Он сделал вид, что потерял равновесие и, притворно споткнувшись, исполнил насмешливый пируэт.
Мужи Ордалии взвыли, сперва захлебнувшись смехом, а затем ликующе взревев. Небеса звенели.
Уверовавший король, наконец отвлёкшись от своей пантомимы, вскричал пустым парапетам:
— Даааа! Мы смеёмся над вами! Надсмехаемся! — он повернулся, чтобы улыбнуться сотне тысяч своих братьев.
— Выбор прост! — проревел он чёрным высотам. — Отворите ворота и живите рабами! Или укройтесь за ними, — он бросил взгляд через плечо, — и горите! В Аду!
Угорриор взорвался звоном мечей о щиты и взбурлил полными ярости возгласами.
Черные парапеты оставались пустыми, а куртины стен безлюдными.
Враг не дал никакого ответа.
Какое-то время Хринга Вюлкьет стоял, в ожидании вглядываясь в зубцы парапетов. Наконец, его усмешка угасла. Помедлив ещё несколько сердцебиений, он пожал плечами и, закинув на спину Боль, двинулся обратно к своим братьям — Уверовавшим королям. Но стоило только ему повернуться к стенам спиной, как огромный, размалёванный боевой раскраской и увешанный амулетами шранк выскочил из тени парапета и бросил копьё, тяжёлое, как ось ткацкого станка.
— Мирукака хор'уруз, — взвизгнул он на извращённом языке своей расы.

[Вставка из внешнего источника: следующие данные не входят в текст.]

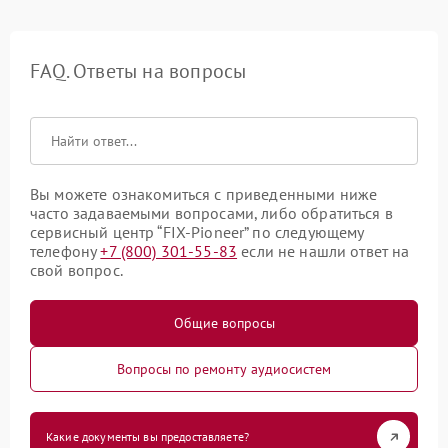
FAQ. Ответы на вопросы
Вы можете ознакомиться с приведенными ниже
часто задаваемыми вопросами, либо обратиться в
сервисный центр “FIX-Pioneer” по следующему
телефону
+7 (800) 301-55-83
если не нашли ответ на
свой вопрос.
Общие вопросы
Вопросы по ремонту аудиосистем
Какие документы вы предоставляете?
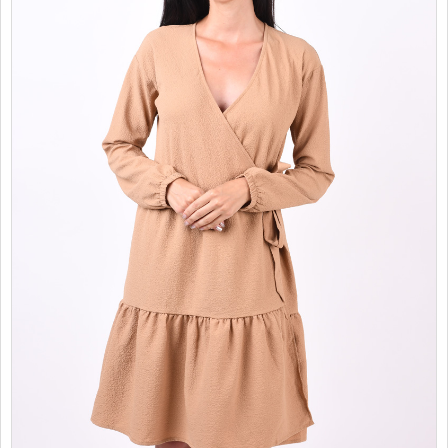
PROMOTII
COPII
INFORMATII
CONTACT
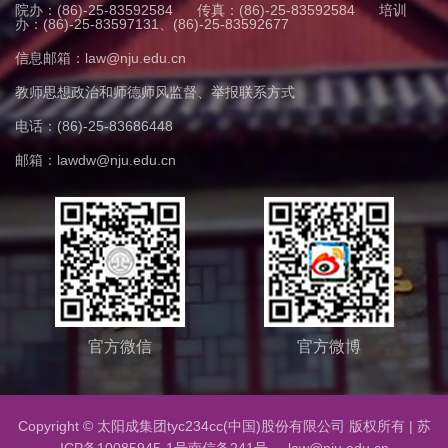
院办：(86)-25-83592584
传真：(86)-25-83592584
培训
办：(86)-25-83597131、(86)-25-83592677
信息邮箱：law@nju.edu.cn
教师思想政治和师德师风监督、举报联系方式
电话：(86)-25-83686448
邮箱：lawdw@nju.edu.cn
官方微信
官方微博
Copyright © 太阳成集团tyc234cc(中国)股份有限公司 版权所有 |
苏
ICP备10085945-1号
南信备241号 law@nju.edu.cn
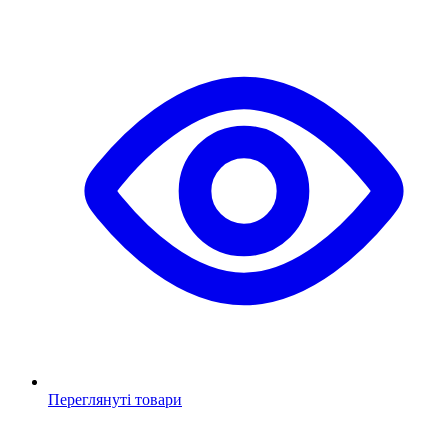
Переглянуті товари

Это, самое первое, появление их врага, ошеломило воинство. Копье на излёте ударило Уверовавшего короля в спину, заставив его упасть лицом вниз. Тысячи людей издали испуганных вздох, решив, что он мёртв. Но Боль уберегла его, так же как когда-то уберегла его деда и деда его деда. Морщась, уверовавший король Туньра поднялся на ноги.
Великая Ордалия вновь взревела.
— Это значит «да»? — воззвал Хринга Вюлкьет к одинокому шранку. — Или «нет»?
Люди покатились со смеху, держась за бока и даже хлопая себя по щекам.
— Ну же? — крикнул твари туньер.
Вместо ответа, его мерзкий собеседник, вдруг застыв от резкого толчка, залил камни бастиона лиловой кровью. Затем тело шранка оказалось воздетым, а конечности при этом дёргались в унисон. Великая Ордалия испустила всеобщий вздох, ибо, подняв существо высоко над своей головой, его удерживал нагой нелюдь, лицо которого было неотличимо от лица жертвы, а обнажённая фигура поражала взор своим фарфоровым совершенством. С громким смехом, он перекинул шранка через крепостной парапет. Тело, ударившись о землю, смялось, как гнилой плод.
Тишина опустилась на поле Угорриор. Нелепый вид нелюдя дополнялся безумным бормотанием. Он поднял лицо к солнцу, подставив его лучам сначала одну щёку, потом другую — будто пытаясь согреть их.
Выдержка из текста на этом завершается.